RICK DAVIES, UN PIANISTE DISCRET AU SERVICE D'UN SEUL GROUPE... SUPERTRAMP

Musicien discret, Rick Davies est le pianiste/chanteur fondateur d'un des plus grands groupes de la rock music Supertramp. L'essor de sa carrière est étroitement lié à ce groupe, au point d'avoir continué, même quand son complice, Roger Hodgson, co-signataire de nombreux "tubes", est parti tenter l'aventure ailleurs.

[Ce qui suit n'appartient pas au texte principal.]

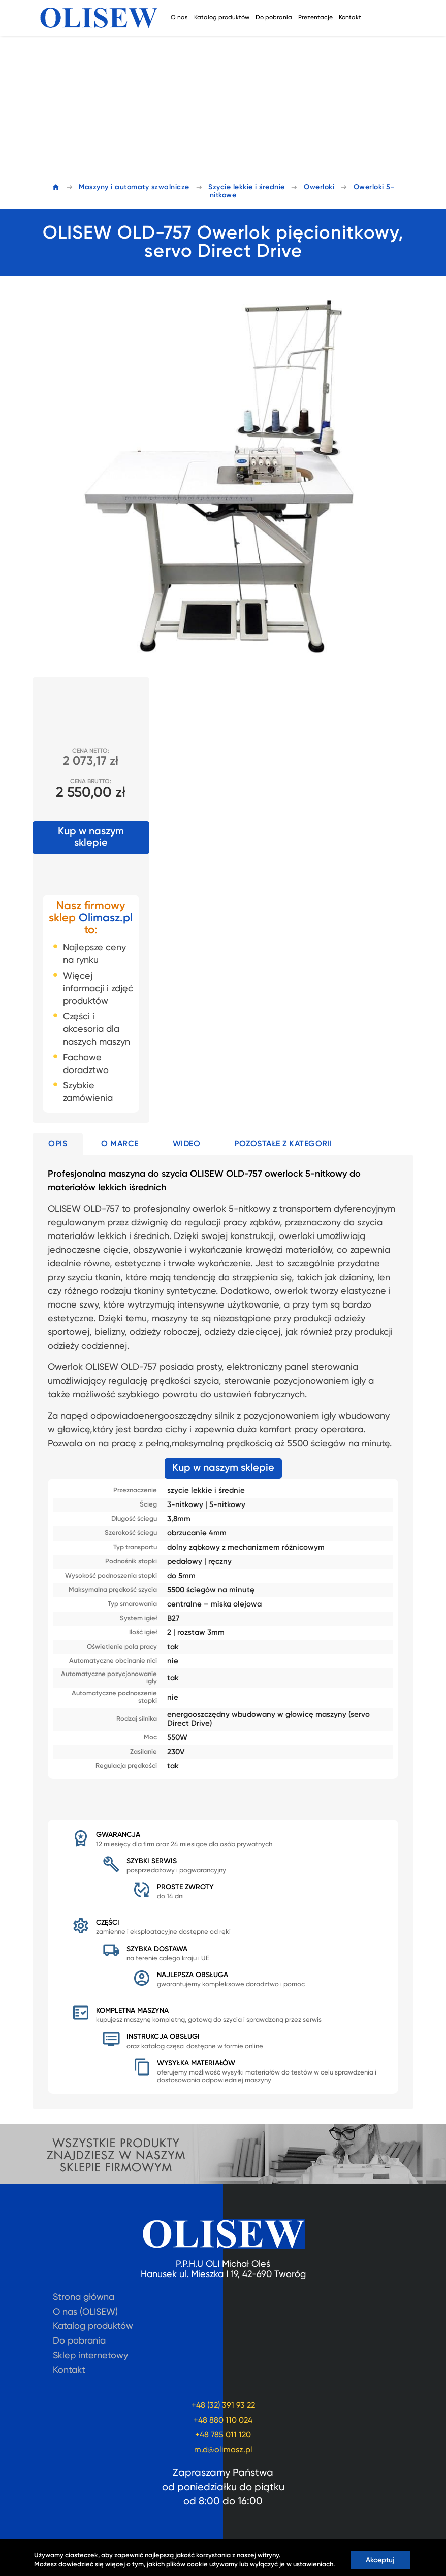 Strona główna (83, 2297)
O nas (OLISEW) (85, 2312)
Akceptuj (380, 2560)
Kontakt (350, 18)
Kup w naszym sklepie (91, 837)
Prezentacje (315, 18)
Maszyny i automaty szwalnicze (134, 187)
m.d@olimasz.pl (223, 2450)
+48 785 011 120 (223, 2435)
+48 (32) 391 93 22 (223, 2406)
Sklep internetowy (90, 2355)
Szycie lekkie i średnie (246, 187)
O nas (179, 18)
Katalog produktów (221, 18)
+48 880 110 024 (223, 2421)
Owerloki (319, 187)
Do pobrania (274, 18)
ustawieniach (313, 2564)
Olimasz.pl (106, 918)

Même si l'histoire de Supertramp appartient au passé, celle des années 70, le groupe a apporté à la musique rock un style identifiable par tous, sans jamais avoir succombé à la facilité ou aux modes de l'époque (disco, funk…). D'une esthétique parfois proche du rock progressif, surtout dans les premiers disques, les compositions et les arrangements sont devenus au fil du temps de plus en plus pointus jusqu'à imposer un style et une sonorité toute personnelle. Evoluant doucement vers une musique aux couleurs commerciales, les compositions de Rick Davies et de Roger Hodgson ont toujours su garder une réelle authenticité, en puisant dans des mélodies accrocheuses, mais non dénué d'intérêt.

Pendant de longues années, Rick Davies, contre toute attente, a porté le groupe bien au-delà de ce qu'il pouvait imaginer. Sa ténacité et son professionnalisme n'auraient certainement pas suffi sans le soutien d'un public toujours fidèle aux grands rendez-vous.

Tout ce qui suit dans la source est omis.